Welder recommendations

One thing I would like to clear up is the Miller vs Hobart debate. While they are owned by the same company they are not the same welder. While the case styling, ect may be similar, the stuff that matters is not. Typically the Hobarts use cheaper liners, guns, drive/roller assemblies, solonoids, and of course power supplies. This is not to say that Hobarts are junk(in fact they're very good), but you're getting much more than blue paint for the price increase. The tapped vs variable power supply and soft start alone makes a huge difference if you like messing with aluminum, stainless, and joining different thickness metals. With a tapped power supply you can use gun orientation and speed to bridge the gap between settings, but that requires more skill than the average homeowner possesses.

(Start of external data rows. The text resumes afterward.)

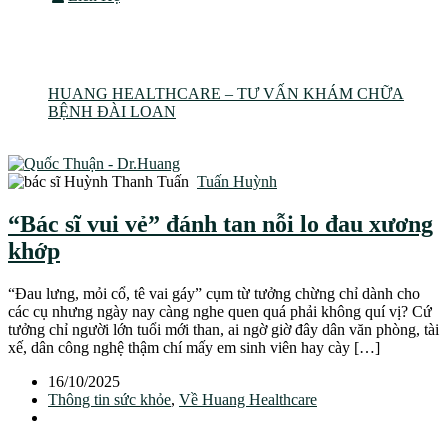
dầu massage
HUANG HEALTHCARE – TƯ VẤN KHÁM CHỮA
BỆNH ĐÀI LOAN
Tag: dầu massage
Tuấn Huỳnh
“Bác sĩ vui vẻ” đánh tan nỗi lo đau xương
khớp
“Đau lưng, mỏi cổ, tê vai gáy” cụm từ tưởng chừng chỉ dành cho
các cụ nhưng ngày nay càng nghe quen quá phải không quí vị? Cứ
tưởng chỉ người lớn tuổi mới than, ai ngờ giờ đây dân văn phòng, tài
xế, dân công nghệ thậm chí mấy em sinh viên hay cày […]
16/10/2025
Thông tin sức khỏe
,
Về Huang Healthcare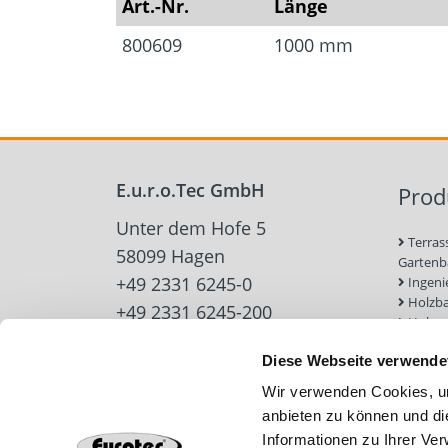
Art.-Nr.
Länge
800609
1000 mm
E.u.r.o.Tec GmbH
Prod
Unter dem Hofe 5
Terras
58099 Hagen
Garten
+49 2331 6245-0
Ingeni
Holzb
+49 2331 6245-200
Holzve
info@eurotec.team
Trock
Diese Webseite verwende
Werkz
Zubehö
Wir verwenden Cookies, um
Beton-
anbieten zu können und di
Dach u
Informationen zu Ihrer Ve
Solarb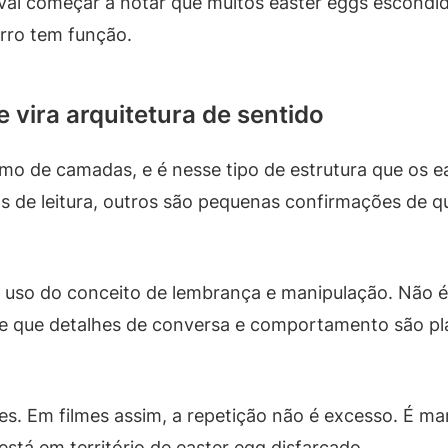
 vai começar a notar que muitos easter eggs escondi
urro tem função.
 vira arquitetura de sentido
mo de camadas, e é nesse tipo de estrutura que os e
de leitura, outros são pequenas confirmações de que
uso do conceito de lembrança e manipulação. Não é
ebe que detalhes de conversa e comportamento são pl
entes. Em filmes assim, a repetição não é excesso. É 
stá em território de easter egg disfarçado.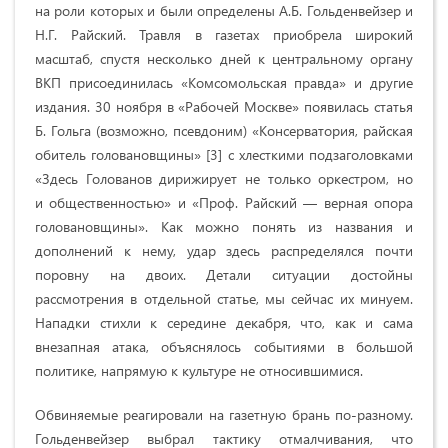
на роли которых и были определены А.Б. Гольденвейзер и
Н.Г. Райский. Травля в газетах приобрела широкий
масштаб, спустя несколько дней к центральному органу
ВКП присоединилась «Комсомольская правда» и другие
издания. 30 ноября в «Рабочей Москве» появилась статья
Б. Гольга (возможно, псевдоним) «Консерватория, райская
обитель головановщины» [3] с хлесткими подзаголовками
«Здесь Голованов дирижирует не только оркестром, но
и общественностью» и «Проф. Райский — верная опора
головановщины». Как можно понять из названия и
дополнений к нему, удар здесь распределялся почти
поровну на двоих. Детали ситуации достойны
рассмотрения в отдельной статье, мы сейчас их минуем.
Нападки стихли к середине декабря, что, как и сама
внезапная атака, объяснялось событиями в большой
политике, напрямую к культуре не относившимися.
Обвиняемые реагировали на газетную брань по-разному.
Гольденвейзер выбрал тактику отмалчивания, что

My comments about plasma cutters before are based on a few things. Before American Chopper, Monster Garage, ect 99.99% of the population had never even heard of a plasma cutter. The average person who hasn't used one thinks it's a magic wand that can cut anything perfectly like a water jet on TV. Even after you understand the kerf, dross, stand off, power settings, air flow, and cut in/out angles, and work speed......it's still a pain in the ***. By the time you roll out the machine, set it up, build a cut guide/fence, ect you could've done it faster and cleaner with a different tool. I have plasma on my trucks, in my shop, and at my house. The only time it gets used is for heavy material where a saw would take too long.

I just see an awful lot of plasma cutters in a corner covered in dust because the buyer thought it was gonna be a magic wand/water jet. They're not.